Will Pa. Lawmakers Again Debate Marriage Amendment?
Pennsylvania lawmakers have tabled a proposed constitutional amendment that would define marriage as a union between a man and a woman.
A scheduled vote on House Bill 1434 that state Rep. Daryl Metcalfe (R-Cranberry) introduced last May was pulled from the legislative agenda earlier this month without a vote. The measure would also eliminate all domestic partner benefits in the commonwealth.
Metcalfe has been recognized by the Pittsburgh Post-Gazette as the Legislature's "No. 1 Conservative." He supports the "Women's Right-to-Know Act" that would require any woman seeking an abortion to have an ultrasound and listen to the unborn child's heartbeat, a bill that would "outlaw" teachers from going on strike and a measure that would allow the use of deadly force oneself without question.
"I think it's redundant," said state Rep. Babette Josephs (D-Philadelphia) in reference to HB 1434. "I think it's being brought up only to stir up the troops, the extreme right-wing faction in Pennsylvania, which is small, but very vocal, and I don't think there is a need for it whatsoever."
Unsure of why the bill was tabled, Josephs believes a possible reason is because of the lack of consideration of the Democratic minority. "I believe it has to do with the fact that I insist on voicing the other point of view in (State Government) committee meetings," she said. "The chairman (Metcalfe) gets very impatient. He doesn't want to hear my members making arguments. He doesn't want to hear my members talking about voters not liking the extreme right-wing positions.
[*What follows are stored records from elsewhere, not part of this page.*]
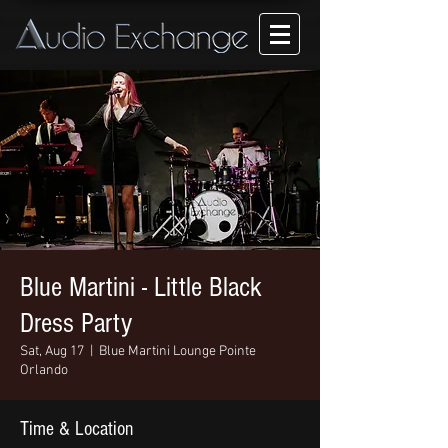
Blue Martini - Little Black
Dress Party
Sat, Aug 17
  |  
Blue Martini Lounge Pointe
Orlando
Time & Location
He gets very impatient and wants to shut us up, and I will not allow him to do that."
In spite of this inaction, Josephs said that Metcalfe will reintroduce HB 1434.
"I think [the bill] will reappear," she said. "It is very likely with this composition of people in the House and the committee that it will pass."
Equality Pennsylvania is urging supporters to continue speaking with their legislators, explaining that amending the state's constitution to ban marriage for same-sex couples is bad government.
"This bill, quite frankly, is not called for," said Ted Martin, the group's executive director. "It's a part of the extreme agenda of Harrisburg currently. It's completely unnecessary. It has enormous hidden costs, probably $600,000 to $1,000,000 to advertise it."
Though many states surrounding Pennsylvania have passed either marriage equality or civil unions laws, Martin suggests that nuptials for gays and lesbians in the commonwealth are not likely in the foreseeable future.
"In a state like Pennsylvania where it's perfectly legal to fire someone for being gay it is a pretty enormous leap [to push same-sex marriage,]" he said, noting that the Legislature has never taken a proactive vote on any pro-LGBT proposals, let alone nuptials for gays and lesbians. "The Pennsylvanian legislature has never done anything in support of the LGBT community. There is no politician out there that really are willing to strongly fight for this issue."
Adrian Shanker, president of the Equality Pennsylvania Board of Directors, echoed Martin's criticisms.
"[This amendment] creates zero jobs," he said. "This is what fair-minded legislatures need to understand... It's very important that people continue to talk to their legislators, continue to call their offices and tell them, 'Kill this bill.' Make sure that this bill does not see the light of day, because the current state legislature in Pennsylvania has no qualms about passing bad government bills."
Shanker noted that more than 50 percent of Pennsylvanians now support marriage for same-sex couples.
"It's 2012; it's time for some members of our state Legislature to wake up and smell the new millennium and realize the time for passing draconian bills has passed a long time ago," he said. "Right now is the time where they need to start trying to pass bills that create jobs, safe livable communities and that creates equal rights for the LGBT community instead of taking away those rights from a minority constituent group."
Shanker further argued that the proposed amendment will negatively impact the LGBT community and the state as a whole.
"It sends a message to LGBT youth that they live in a state that does not respect who they are, and it makes it significantly harder to encourage people to relocate people to Pennsylvania for a job," he said. "If you're a business who values their employees, you wouldn't ask them to move to a state who doesn't respect who they are-marriage is already illegal for same-sex couples in Pennsylvania. This law doesn't change that. It only makes sure that the LGBT community knows that they are less than equal."
Metcalfe was unavailable for comment.